One important sign that the alliance’s members are enhancing their commitment ― rather than walking away or preparing for radical shifts like removing Turkey ― is that such stepping up has begun. Wittig indicated that the alliance’s members want to neuter one of NATO critics’ longstanding complaints: that many allies effectively freeload by failing to contribute enough on defense, expecting other countries to pick up the slack.

NATO asks each country to spend at least 2 percent of its budget on defense. But many nations ― including wealthy Germany ― have failed to fulfill that promise for years. U.S. politicians have cited that fact to bash the alliance, and media reports here and in Europe have helped bolster the outrage.

Germany and other countries are trying to shore up NATO ― Turkey and all ― by changing the trend. Wittig noted that Chancellor Angela Merkel’s government recently increased German defense spending by 6 percent. “That’s not an easy sell sometimes in the public opinion, but it shows that we need to mobilize all our resources in order to have a strong and credible defense,” Wittig told HuffPost.

Germany will still only allocate 1.2 percent of its 2017 budget to defense. But the U.S. is encouraging the slow increases by Germany and others; President Barack Obama personally applied fresh pressure to NATO partners at the summit this month.

“NATO countries have risen to the challenge that Russia presented us,” Wittig argued.

NATO leaders are in frequent talks with Petro Poroshenko, president of Ukraine (left), about the crisis that began in 2014 when Russia invaded his country.
NATO leaders are in frequent talks with Petro Poroshenko, president of Ukraine (left), about the crisis that began in 2014 when Russia invaded his country.
Jonathan Ernst/Reuters

And with few signs that Putin’s aggressive stance will change, NATO is also drawing closer and is keen to prove its unity. A NATO battalion will now be permanently stationed in Eastern Europe, the alliance decided this year, and the U.S., Germany, Canada and the United Kingdom will each play a a major role in the force.

This means that ejecting a longstanding and very powerful NATO member like Turkey seems almost impossible, despite its critics’ best efforts. (This doesn’t mean that Russia and critics of the Turkish government aren’t trying: Both state-owned Russian media outlets and pro-Kurdish activists regularly tap into popular Western suspicion of Turkey’s Islamist government by suggesting that the Turks are working with the self-described Islamic State.)

If anything, the Turks can argue that they are following NATO’s roadmap for dealing with Russia: After a freeze in relations last year after Turkey shot down a Russian jet, plus tensions over their opposing stances in Syria, the two countries recently engaged in fresh dialogue.

James Stavridis, a widely-respected former top NATO official, argued Monday that drawing Turkey closer is the alliance’s best bet.

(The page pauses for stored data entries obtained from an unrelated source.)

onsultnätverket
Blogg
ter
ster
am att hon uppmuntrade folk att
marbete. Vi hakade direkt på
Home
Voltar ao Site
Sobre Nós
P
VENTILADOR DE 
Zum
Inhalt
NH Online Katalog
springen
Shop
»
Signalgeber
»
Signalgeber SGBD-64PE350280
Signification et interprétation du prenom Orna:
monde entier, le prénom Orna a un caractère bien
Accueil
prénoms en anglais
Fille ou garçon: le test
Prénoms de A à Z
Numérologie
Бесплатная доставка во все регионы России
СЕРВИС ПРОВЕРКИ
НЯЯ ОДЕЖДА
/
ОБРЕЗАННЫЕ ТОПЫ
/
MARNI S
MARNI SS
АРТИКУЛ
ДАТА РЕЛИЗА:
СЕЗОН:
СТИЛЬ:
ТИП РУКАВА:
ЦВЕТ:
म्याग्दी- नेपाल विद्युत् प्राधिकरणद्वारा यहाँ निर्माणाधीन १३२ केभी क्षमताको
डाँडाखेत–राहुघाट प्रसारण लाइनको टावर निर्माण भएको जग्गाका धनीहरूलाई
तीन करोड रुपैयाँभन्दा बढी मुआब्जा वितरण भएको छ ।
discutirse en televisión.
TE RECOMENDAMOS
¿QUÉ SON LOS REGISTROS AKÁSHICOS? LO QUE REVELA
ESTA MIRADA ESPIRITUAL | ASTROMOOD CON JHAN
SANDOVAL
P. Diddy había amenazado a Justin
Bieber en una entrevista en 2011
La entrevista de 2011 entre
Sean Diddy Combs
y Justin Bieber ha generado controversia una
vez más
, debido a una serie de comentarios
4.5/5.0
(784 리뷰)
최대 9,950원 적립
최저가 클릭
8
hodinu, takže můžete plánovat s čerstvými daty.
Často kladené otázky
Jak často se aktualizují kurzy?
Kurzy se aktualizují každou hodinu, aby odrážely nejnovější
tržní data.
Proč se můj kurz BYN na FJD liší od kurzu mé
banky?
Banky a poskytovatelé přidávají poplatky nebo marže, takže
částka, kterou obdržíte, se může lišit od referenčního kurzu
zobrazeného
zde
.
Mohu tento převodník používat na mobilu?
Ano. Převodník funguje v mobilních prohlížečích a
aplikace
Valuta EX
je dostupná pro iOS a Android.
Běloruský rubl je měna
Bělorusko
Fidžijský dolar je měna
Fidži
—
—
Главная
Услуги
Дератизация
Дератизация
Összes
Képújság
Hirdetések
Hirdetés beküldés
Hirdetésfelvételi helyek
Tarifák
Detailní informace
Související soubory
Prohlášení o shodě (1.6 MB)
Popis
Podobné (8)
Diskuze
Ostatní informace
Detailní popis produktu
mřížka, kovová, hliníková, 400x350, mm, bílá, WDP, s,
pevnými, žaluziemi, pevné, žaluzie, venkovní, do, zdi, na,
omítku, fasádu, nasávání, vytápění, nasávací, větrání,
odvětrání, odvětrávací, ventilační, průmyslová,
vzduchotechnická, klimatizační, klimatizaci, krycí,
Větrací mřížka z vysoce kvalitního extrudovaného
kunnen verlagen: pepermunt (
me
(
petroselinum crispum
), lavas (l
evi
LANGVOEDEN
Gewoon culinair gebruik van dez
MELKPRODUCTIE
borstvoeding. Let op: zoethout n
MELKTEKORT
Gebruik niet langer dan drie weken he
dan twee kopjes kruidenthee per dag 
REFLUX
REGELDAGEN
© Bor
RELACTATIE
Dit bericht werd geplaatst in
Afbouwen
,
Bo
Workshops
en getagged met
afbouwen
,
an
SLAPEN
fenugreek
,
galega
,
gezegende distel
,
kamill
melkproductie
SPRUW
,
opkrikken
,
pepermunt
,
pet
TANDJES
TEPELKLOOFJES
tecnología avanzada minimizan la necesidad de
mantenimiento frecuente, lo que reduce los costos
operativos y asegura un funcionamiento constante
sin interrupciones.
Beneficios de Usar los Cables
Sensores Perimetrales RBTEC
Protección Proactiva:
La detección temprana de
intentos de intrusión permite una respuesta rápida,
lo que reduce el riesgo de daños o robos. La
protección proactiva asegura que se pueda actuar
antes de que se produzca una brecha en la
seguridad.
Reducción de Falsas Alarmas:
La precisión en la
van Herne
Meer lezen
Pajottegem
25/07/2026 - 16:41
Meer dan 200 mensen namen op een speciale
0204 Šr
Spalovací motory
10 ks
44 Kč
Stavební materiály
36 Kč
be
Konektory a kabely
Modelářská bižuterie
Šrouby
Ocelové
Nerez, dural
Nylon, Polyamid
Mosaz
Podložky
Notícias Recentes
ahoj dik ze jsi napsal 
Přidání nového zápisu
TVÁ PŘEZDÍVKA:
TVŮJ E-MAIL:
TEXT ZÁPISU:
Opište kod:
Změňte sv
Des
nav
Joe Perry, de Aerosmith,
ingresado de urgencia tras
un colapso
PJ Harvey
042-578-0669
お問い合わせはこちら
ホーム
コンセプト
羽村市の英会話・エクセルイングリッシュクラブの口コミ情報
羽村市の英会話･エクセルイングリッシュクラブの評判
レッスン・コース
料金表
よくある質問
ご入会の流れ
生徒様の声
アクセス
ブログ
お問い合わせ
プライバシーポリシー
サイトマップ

“The highly unstable geopolitics of the Levant and NATO’s expanding security needs come together at a crossroads in Turkey,” he wrote in Foreign Policy. “In a host of issues — from the Islamic State to Syria; Israel to oil and gas in the eastern Mediterranean; responding to radical Islam to stability in Egypt — Turkey has an enormous ability to influence events.”

Complaints or no, NATO has little to gain by losing access to that influence.